É escritor. Publicou livros de contos e crônicas, entre eles 'Meio Intelectual, Meio de Esquerda' (editora 34).
Escreve aos domingos.
Lucy in the sky with diamonds
No carro, voltando da escola, eu e a minha filha de dois anos e meio.
- Papai, biscoito!
- Não tem biscoito aqui, filhota.
- Tem biscoito em casa, papai?
- Tem, tem biscoito em casa.
- Tem bolo em casa, papai?
- Não sei, chegando lá a gente vê.
- Tem mamãe em casa, papai?
- Tem mais tarde, a mamãe viajou, ela volta à noite.
- Viajou na estrada?
- Isso, na estrada.
- [Cantarola] Pela estrada afora eu vou bem sozinha... [Se cala por uns segundos, então solta, assertiva, como que se defendendo de uma acusação]. Eu não tô dodói!

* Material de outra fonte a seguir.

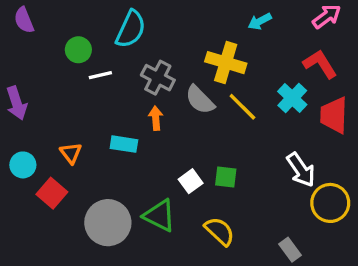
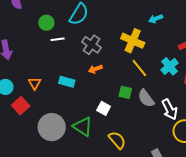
gray semicircle: (200, 100) -> (146, 98), moved
orange arrow: (156, 118) -> (95, 69), moved, turned -112
green square: (226, 177) -> (125, 92), moved
white square: (191, 181) -> (104, 108), turned -32

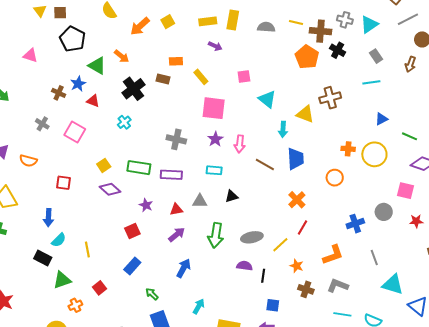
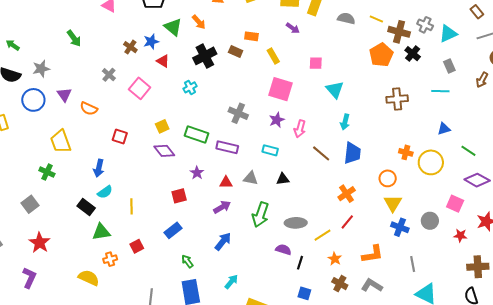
yellow triangle: (305, 114) -> (393, 203), moved, turned 30
blue cross: (355, 224) -> (400, 227), turned 30

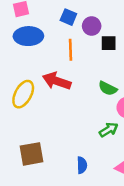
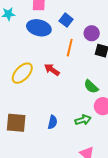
blue square: (68, 17) -> (66, 20), moved
red arrow: (57, 81) -> (52, 70), size x0.7
blue semicircle: (82, 165) -> (53, 122), moved

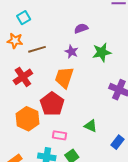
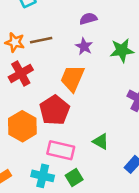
purple semicircle: (81, 28) -> (88, 19), moved
orange star: (15, 41) -> (15, 42), moved
pink rectangle: (59, 135) -> (61, 150), size x1.5

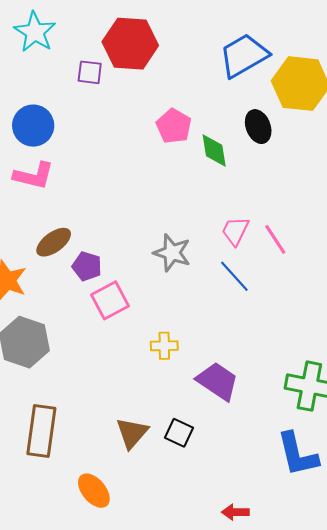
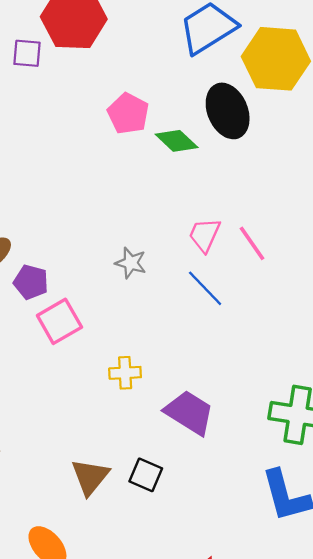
black ellipse: (258, 127) -> (228, 111), size x1.4
green diamond: (214, 151) -> (177, 141), turned -36
gray star: (172, 253) -> (131, 263), size x0.7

- Não, você não tá dodói. A vovó da Chapeuzinho é que tá dodói.
- Meu joelho não tá dodói! [Ela tinha ralado o joelho no último fim de semana. Agora olha o joelho, encafifada]. O dodói saiu do joelho, papai.
- É, o dodói saiu.
- [Súbita iluminação] Ele foi pra casa dele! O dodói foi pra casa dele!
- O dodói foi pra casa dele, é?
- [Quase blasé, falando sobre um fato corriqueiro] Foi. Tá lá na casa dele. Com a mamãe dele... Com o papai dele...
- Hm. E o irmãozinho dele? O dodói tem um irmãozinho? [Tento enfiar um irmãozinho pro dodói, de contrabando, pra minha filha ver que todo mundo tem irmãozinho e ela não precisa sentir ciúmes do dela].
- [Sacando a manobra, brava, como quem percebe o brócolis disfarçado no purê] Não! Tem biscoito na casa do dodói!
- Hm, tem biscoito na casa do dodói.
- [Muito feliz] Tem, papai! [Aflita] Papai, não tem bolo na casa do dodói!
- Não tem bolo?
- Não! [Ainda mais aflita] Precisa comprar bolo pra casa do dodói, papai! Precisa comprar bolo pra casa do dodói, papai! É aniversário dele! [Ameaçando chorar] É aniversário do dodói! Não tem bolo!
- Tudo bem! A vovó do dodói tá indo pra casa do dodói e ela vai comprar bolo no caminho.
- Não é no caminho que tem bolo, papai, é no supermercado!
- Isso, no supermercado.
- [Aliviada] A vovó do dodói vai comprar bolo pro dodói! [Falando diretamente com a vovó do dodói, no supermercado, dura] Compra brigadeiro também, vovó do dodói! Compra brigadeiro de morango e brigadeiro de chocolate! Papai, a vovó do dodói vai comprar bolo e brigadeiro pro dodói!
- Que bom. E quem mais tá na casa do dodói? A mamãe do dodói, o papai do dodói, quem mais?
[Longo silêncio]
- Eu sou a fada do dente.
- [Confuso -não tenho a menor ideia de quem seja a "fada do dente"-, mas feliz com a possibilidade de embarcar em outro enredo lisérgico] Quem é a fada do dente?
- [Surpresa com a pergunta] Sou eu.
- Claro. E a fada do dente gosta de bolo? Ela vai na festa do dodói?
- [Fica quieta por um tempo. Suspira, com preguiça da minha pergunta, preguiça da festa do dodói, da família do dodói, talvez da nossa família também; então, observa o trânsito lá fora, fecha os olhos e canta, buscando algum conforto para sua melancolia nos versos do cancioneiro popular brasileiro] A sapa na lava a pá/ Na lava parqua na cá/ Ala mara lá na lagaa/ Na lava a pá parqua na cá/ Mas qua chalá.